* **Assigned task**
Go through the entries below and copy every line that holds the word "Качество".

Start of Materials provided

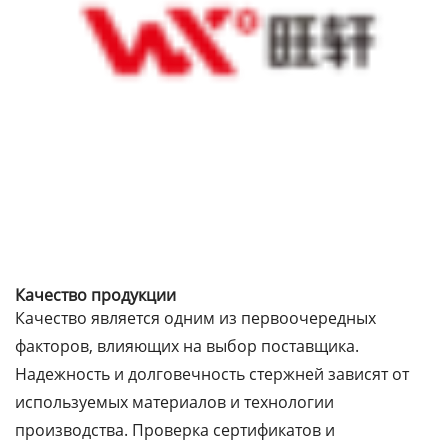
Качество продукции
Качество является одним из первоочередных
факторов, влияющих на выбор поставщика.
Надежность и долговечность стержней зависят от
используемых материалов и технологии
производства. Проверка сертификатов и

End of Materials provided

* **Task result**
Качество продукции
Качество является одним из первоочередных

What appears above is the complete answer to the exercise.